Die Spinne antwortete sanft: "Ich weiß, daß ich spinne, und weiß auch, daß du fliegst. Doch was dir an mir sinnlos und langweilig erscheint, ist der Zweck meines Daseins. Und was du jetzt noch als Unsinn belächelst, könnte leichtfädig und rasch deinem eigenen Sinn ein Ende bereiten. Gib acht, daß du dich nicht in deinem Urteil verfängst." Wir sind immer wieder versucht, uns mit andern zu vergleichen, uns an andern zu messen.
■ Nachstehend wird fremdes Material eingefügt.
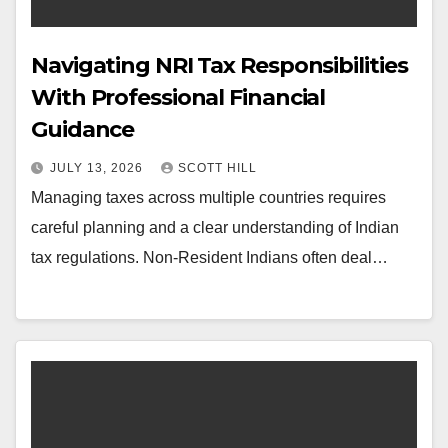
Navigating NRI Tax Responsibilities
With Professional Financial
Guidance
JULY 13, 2026
SCOTT HILL
Managing taxes across multiple countries requires
careful planning and a clear understanding of Indian
tax regulations. Non-Resident Indians often deal…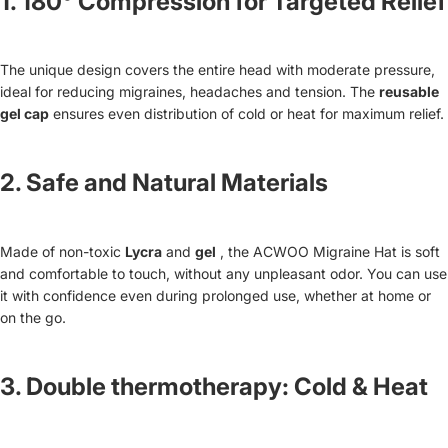
1.
180° Compression for Targeted Relief
The unique design covers the entire head with moderate pressure,
ideal for reducing migraines, headaches and tension. The
reusable
gel cap
ensures even distribution of cold or heat for maximum relief.
2.
Safe and Natural Materials
Made of non-toxic
Lycra
and
gel
, the ACWOO Migraine Hat is soft
and comfortable to touch, without any unpleasant odor. You can use
it with confidence even during prolonged use, whether at home or
on the go.
3.
Double thermotherapy: Cold & Heat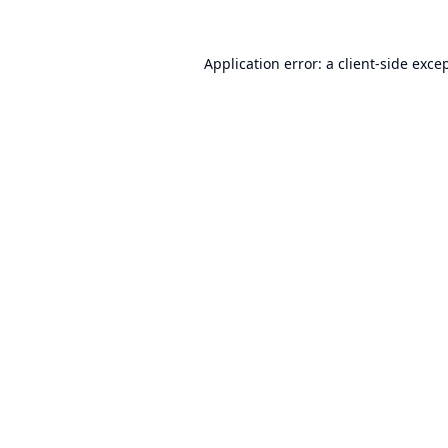
Application error: a
client
-side exce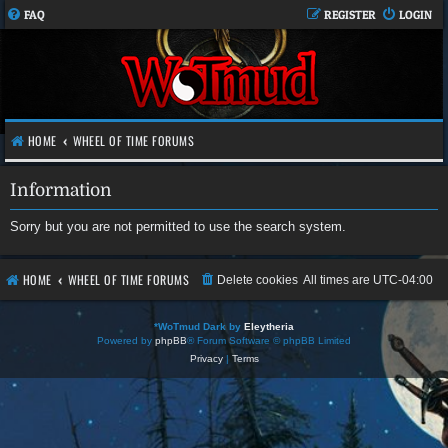
FAQ
REGISTER
LOGIN
HOME
WHEEL OF TIME FORUMS
Information
Sorry but you are not permitted to use the search system.
HOME
WHEEL OF TIME FORUMS
Delete cookies
All times are
UTC-04:00
*
WoTmud Dark by
Eleytheria
Powered by
phpBB
® Forum Software © phpBB Limited
Privacy
|
Terms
Wir machen die Bedeutung unseres Daseins und unseres Soseins, unseren Selbstwert gerne am Vergleich mit andern fest: Manche Menschen fühlen sich gross, wenn sie sich besser, bedeutender und erfolgreicher wähnen als ihre Mitmenschen. Andere fühlen sich klein und beneiden insgeheim die Menschen in ihrem Umfeld, weil sie es ihrer Meinung nach besser haben als sie selbst. Sie alle vergessen dabei ihre Einmaligkeit und Einzigartigkeit: Denn so wie ich jetzt gerade denke und fühle, rede oder zuhöre, auf andere zugehe oder mich abwende, ihnen zulächle, mich freue oder ärgere – das bin ich, einmalig, unverwechselbar! „Ich, das ist mehr als sich von anderen zu unterscheiden, mehr als der bewusste Personkern, mehr als das Ergebnis meiner Lebensgeschichte. Das Ich heisst: Ich bin von Gott bei meinem Namen gerufen, mit einem unverwechselbaren Namen. Ich bin ein Wort, das Gott nur in mir spricht. Mein Wesen besteht nicht in meiner Leistung, nicht in meinem Wissen, auch nicht in meinem Fühlen, sondern in dem Wort, das Gott nur in mir spricht und das nur in mir und durch mich in dieser Welt vernehmbar werden kann. Sich selbst begegnen heisst daher, eine Ahnung von diesem einmaligen Wort Gottes in mir zu bekommen. Gott hat schon durch meine Existenz gesprochen, er hat sein Wort in mir gesagt. Beten als Selbstbegegnung heisst, in seinem innersten Geheimnis Gott begegnen, der mich in mir selbst angesprochen und sich in mir ausgesprochen hat.“ (Anselm Grün)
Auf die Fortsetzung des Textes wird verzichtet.